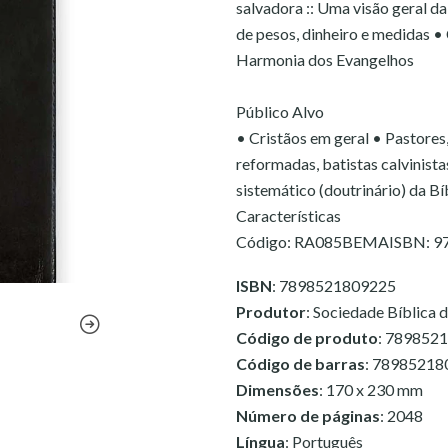
salvadora :: Uma visão geral da
de pesos, dinheiro e medidas 
Harmonia dos Evangelhos
Público Alvo
• Cristãos em geral • Pastores
reformadas, batistas calvinist
sistemático (doutrinário) da Bí
Características
Código: RA085BEMAISBN: 978-
ISBN
: 7898521809225
Produtor
: Sociedade Bíblica d
Código de produto
: 789852
Código de barras
: 78985218
Dimensões
: 170 x 230 mm
Número de páginas
: 2048
Língua
: Português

- - - - -

- Work order: How many lines in the records hold the string "Código"? Reply with the number only.

- Answer to the problem: 3